* **Assigned task**
Would you reproduce, word for word, only the lines running from the top of the data through the line containing "proposée, pour la", and none of the pictures?

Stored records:
* * * * * * *
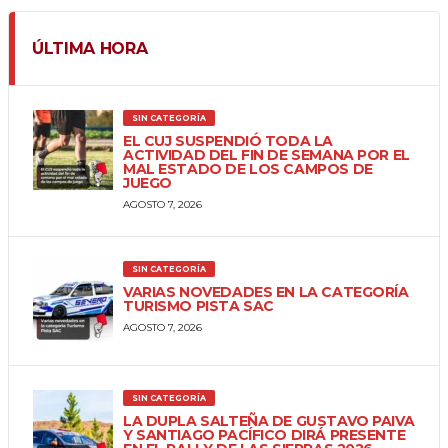
ÚLTIMA HORA
SIN CATEGORÍA
EL CUJ SUSPENDIÓ TODA LA
ACTIVIDAD DEL FIN DE SEMANA POR EL
MAL ESTADO DE LOS CAMPOS DE
JUEGO
AGOSTO 7, 2026
SIN CATEGORÍA
VARIAS NOVEDADES EN LA CATEGORÍA
TURISMO PISTA SAC
AGOSTO 7, 2026
SIN CATEGORÍA
LA DUPLA SALTEÑA DE GUSTAVO PAIVA
Y SANTIAGO PACÍFICO DIRÁ PRESENTE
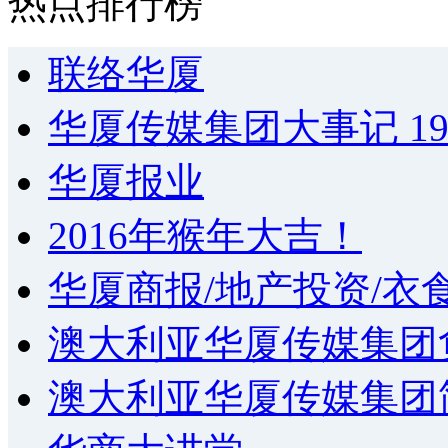
热点排行榜
联络华厦
华厦传媒集团大事记 1994
华厦报业
2016年猴年大吉！
华厦商报/地产投资/衣
澳大利亚华厦传媒集团
澳大利亚华厦传媒集团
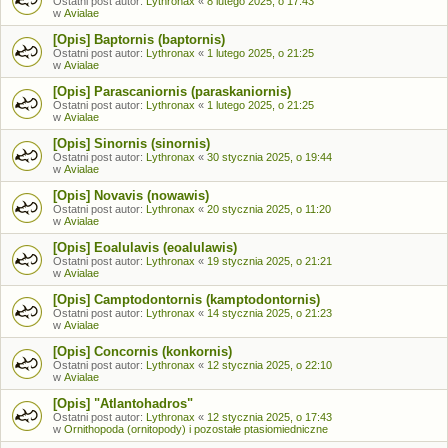
Ostatni post autor:
Lythronax
«
8 lutego 2025, o 17:43
w
Avialae
[Opis] Baptornis (baptornis)
Ostatni post autor:
Lythronax
«
1 lutego 2025, o 21:25
w
Avialae
[Opis] Parascaniornis (paraskaniornis)
Ostatni post autor:
Lythronax
«
1 lutego 2025, o 21:25
w
Avialae
[Opis] Sinornis (sinornis)
Ostatni post autor:
Lythronax
«
30 stycznia 2025, o 19:44
w
Avialae
[Opis] Novavis (nowawis)
Ostatni post autor:
Lythronax
«
20 stycznia 2025, o 11:20
w
Avialae
[Opis] Eoalulavis (eoalulawis)
Ostatni post autor:
Lythronax
«
19 stycznia 2025, o 21:21
w
Avialae
[Opis] Camptodontornis (kamptodontornis)
Ostatni post autor:
Lythronax
«
14 stycznia 2025, o 21:23
w
Avialae
[Opis] Concornis (konkornis)
Ostatni post autor:
Lythronax
«
12 stycznia 2025, o 22:10
w
Avialae
[Opis] "Atlantohadros"
Ostatni post autor:
Lythronax
«
12 stycznia 2025, o 17:43
w
Ornithopoda (ornitopody) i pozostałe ptasiomiedniczne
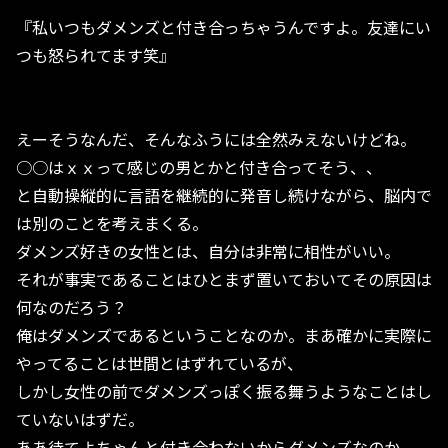
『私いつもダメンズと付き合っちゃうんですよ。友達にい
つも怒られてます笑』
えーそうなんだ、そんなふうには全然みえないけどね。
○○はｘｘって感じの男とかと付き合ってそう、、
と自動操縦的に言語を継続的に発音し続けながら、脳内で
は別のことを考えまくる。
ダメンズ好きの女性とは、自分は非常に相性がいい。
それが事実であることはひとまず置いておいてその原因は
何なのだろう？
俺はダメンズであるということなのか。まあ確かに実際に
やってることは世間とはずれているが、
しかし女性の前でダメンズっぽく振る舞うようなことはし
ていないはずだ。
ああ待てよちゃんと付き合わないからダメンズなのか。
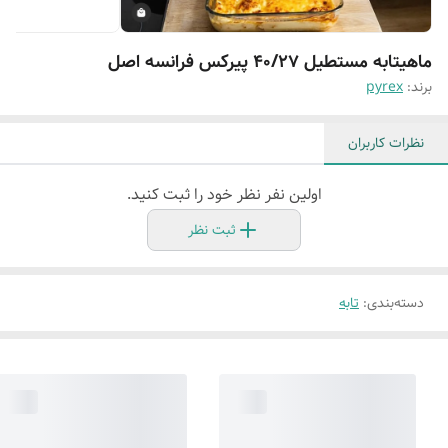
ماهیتابه مستطیل ۴۰/۲۷ پیرکس فرانسه اصل
برند:
pyrex
نظرات کاربران
اولین نفر نظر خود را ثبت کنید.
ثبت نظر
دسته‌بندی
:
تابه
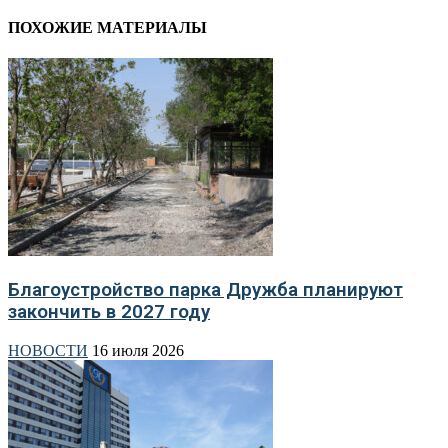
ПОХОЖИЕ МАТЕРИАЛЫ
Благоустройство парка Дружба планируют
закончить в 2027 году
НОВОСТИ
16 июля 2026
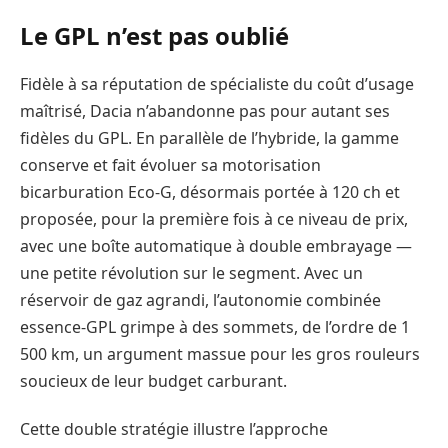
Le GPL n’est pas oublié
Fidèle à sa réputation de spécialiste du coût d’usage
maîtrisé, Dacia n’abandonne pas pour autant ses
fidèles du GPL. En parallèle de l’hybride, la gamme
conserve et fait évoluer sa motorisation
bicarburation Eco-G, désormais portée à 120 ch et
proposée, pour la première fois à ce niveau de prix,
avec une boîte automatique à double embrayage —
une petite révolution sur le segment. Avec un
réservoir de gaz agrandi, l’autonomie combinée
essence-GPL grimpe à des sommets, de l’ordre de 1
500 km, un argument massue pour les gros rouleurs
soucieux de leur budget carburant.
Cette double stratégie illustre l’approche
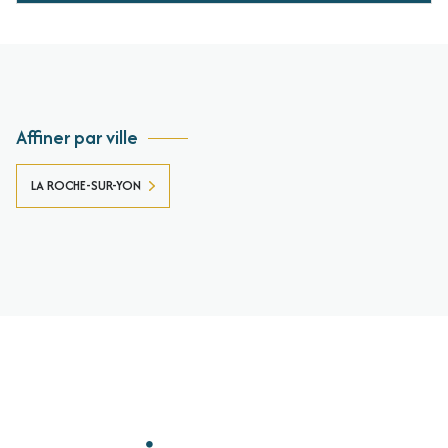
Affiner par ville
LA ROCHE-SUR-YON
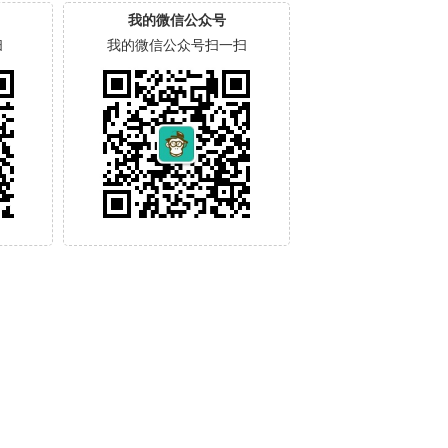
我的微信公众号
扫
我的微信公众号扫一扫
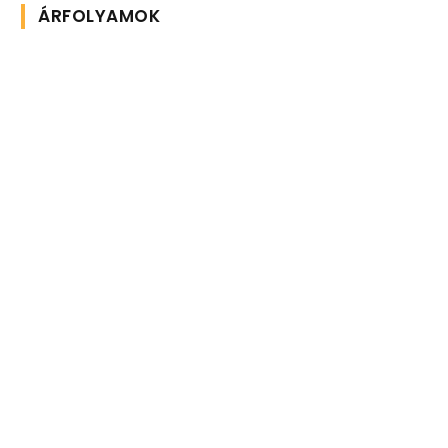
ÁRFOLYAMOK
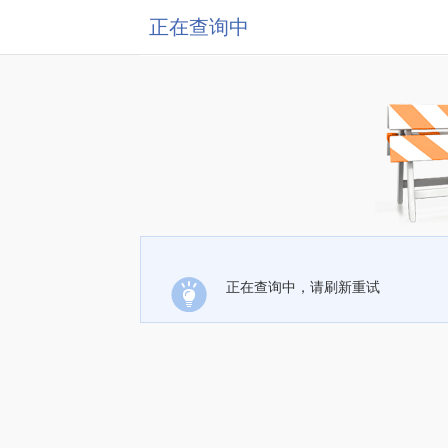
正在查询中
正在查询中，请刷新重试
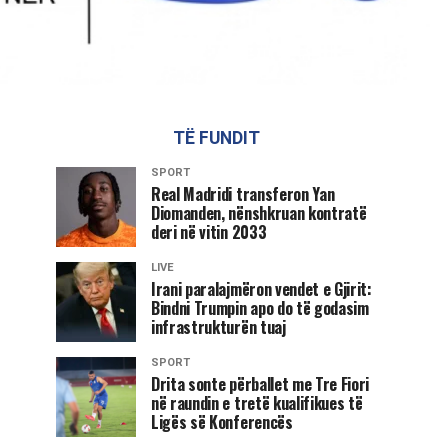
TË FUNDIT
SPORT
Real Madridi transferon Yan
Diomanden, nënshkruan kontratë
deri në vitin 2033
LIVE
Irani paralajmëron vendet e Gjirit:
Bindni Trumpin apo do të godasim
infrastrukturën tuaj
SPORT
Drita sonte përballet me Tre Fiori
në raundin e tretë kualifikues të
Ligës së Konferencës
* * * * * * *
* **Expected answer**
ÚLTIMA HORA
SIN CATEGORÍA
EL CUJ SUSPENDIÓ TODA LA
ACTIVIDAD DEL FIN DE SEMANA POR EL
MAL ESTADO DE LOS CAMPOS DE
JUEGO
AGOSTO 7, 2026
SIN CATEGORÍA
VARIAS NOVEDADES EN LA CATEGORÍA
TURISMO PISTA SAC
AGOSTO 7, 2026
SIN CATEGORÍA
LA DUPLA SALTEÑA DE GUSTAVO PAIVA
Y SANTIAGO PACÍFICO DIRÁ PRESENTE
热点排行榜
联络华厦
华厦传媒集团大事记 1994
华厦报业
2016年猴年大吉！
华厦商报/地产投资/衣
澳大利亚华厦传媒集团
澳大利亚华厦传媒集团
Ostatni post autor:
Lythronax
«
8 lutego 2025, o 17:43
w
Avialae
[Opis] Baptornis (baptornis)
Ostatni post autor:
Lythronax
«
1 lutego 2025, o 21:25
w
Avialae
[Opis] Parascaniornis (paraskaniornis)
Ostatni post autor:
Lythronax
«
1 lutego 2025, o 21:25
w
Avialae
[Opis] Sinornis (sinornis)
Ostatni post autor:
Lythronax
«
30 stycznia 2025, o 19:44
w
Avialae
[Opis] Novavis (nowawis)
Ostatni post autor:
Lythronax
«
20 stycznia 2025, o 11:20
w
Avialae
[Opis] Eoalulavis (eoalulawis)
Ostatni post autor:
Lythronax
«
19 stycznia 2025, o 21:21
w
Avialae
[Opis] Camptodontornis (kamptodontornis)
Ostatni post autor:
Lythronax
«
14 stycznia 2025, o 21:23
w
Avialae
[Opis] Concornis (konkornis)
Ostatni post autor:
Lythronax
«
12 stycznia 2025, o 22:10
w
Avialae
[Opis] "Atlantohadros"
Ostatni post autor:
Lythronax
«
12 stycznia 2025, o 17:43
w
Ornithopoda (ornitopody) i pozostałe ptasiomiedniczne
『私いつもダメンズと付き合っちゃうんですよ。友達にい
つも怒られてます笑』
えーそうなんだ、そんなふうには全然みえないけどね。
○○はｘｘって感じの男とかと付き合ってそう、、
と自動操縦的に言語を継続的に発音し続けながら、脳内で
は別のことを考えまくる。
ダメンズ好きの女性とは、自分は非常に相性がいい。
それが事実であることはひとまず置いておいてその原因は
何なのだろう？
俺はダメンズであるということなのか。まあ確かに実際に
やってることは世間とはずれているが、
しかし女性の前でダメンズっぽく振る舞うようなことはし
ていないはずだ。
ああ待てよちゃんと付き合わないからダメンズなのか。
ماهیتابه مستطیل ۴۰/۲۷ پیرکس فرانسه اصل
برند:
pyrex
نظرات کاربران
اولین نفر نظر خود را ثبت کنید.
ثبت نظر
دسته‌بندی
:
تابه
ПОХОЖИЕ МАТЕРИАЛЫ
Благоустройство парка Дружба планируют
закончить в 2027 году
НОВОСТИ
16 июля 2026
Le GPL n’est pas oublié
Fidèle à sa réputation de spécialiste du coût d’usage
maîtrisé, Dacia n’abandonne pas pour autant ses
fidèles du GPL. En parallèle de l’hybride, la gamme
conserve et fait évoluer sa motorisation
bicarburation Eco-G, désormais portée à 120 ch et
proposée, pour la première fois à ce niveau de prix,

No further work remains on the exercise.